STORED DATA:
┌──
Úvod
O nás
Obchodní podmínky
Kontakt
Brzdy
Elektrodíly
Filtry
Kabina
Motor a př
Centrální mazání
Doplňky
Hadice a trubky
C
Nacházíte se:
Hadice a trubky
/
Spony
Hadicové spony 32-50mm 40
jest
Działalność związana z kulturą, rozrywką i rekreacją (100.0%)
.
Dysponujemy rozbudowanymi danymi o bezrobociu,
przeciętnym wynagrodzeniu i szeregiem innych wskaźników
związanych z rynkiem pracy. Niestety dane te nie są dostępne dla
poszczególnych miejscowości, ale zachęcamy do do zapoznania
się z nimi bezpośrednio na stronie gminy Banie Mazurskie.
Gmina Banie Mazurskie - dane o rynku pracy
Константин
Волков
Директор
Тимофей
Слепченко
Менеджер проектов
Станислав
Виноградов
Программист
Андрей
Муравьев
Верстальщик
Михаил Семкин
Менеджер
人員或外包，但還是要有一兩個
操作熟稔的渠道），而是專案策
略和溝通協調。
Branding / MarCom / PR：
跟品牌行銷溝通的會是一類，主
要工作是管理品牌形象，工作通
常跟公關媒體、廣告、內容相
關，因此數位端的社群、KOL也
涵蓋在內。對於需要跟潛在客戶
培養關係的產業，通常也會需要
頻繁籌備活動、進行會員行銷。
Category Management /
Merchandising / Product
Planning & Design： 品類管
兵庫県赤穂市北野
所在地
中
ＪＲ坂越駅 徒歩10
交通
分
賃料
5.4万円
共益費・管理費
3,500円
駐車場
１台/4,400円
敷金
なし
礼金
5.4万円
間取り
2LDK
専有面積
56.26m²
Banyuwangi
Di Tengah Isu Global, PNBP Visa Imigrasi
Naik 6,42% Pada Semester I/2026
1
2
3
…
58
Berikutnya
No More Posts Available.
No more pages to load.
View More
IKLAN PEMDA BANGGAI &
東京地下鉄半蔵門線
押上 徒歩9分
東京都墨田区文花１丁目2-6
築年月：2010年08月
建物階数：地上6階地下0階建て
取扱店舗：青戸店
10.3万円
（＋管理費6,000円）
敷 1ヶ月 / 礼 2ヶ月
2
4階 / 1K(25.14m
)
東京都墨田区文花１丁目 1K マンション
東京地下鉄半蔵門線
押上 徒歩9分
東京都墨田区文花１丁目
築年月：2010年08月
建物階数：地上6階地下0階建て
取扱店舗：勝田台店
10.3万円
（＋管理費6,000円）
└──
YOUR TASK:
Taking the records above line by line, count those that hold the word "Banie"; the number is the entire answer.

REPLY TO THE EXERCISE:
2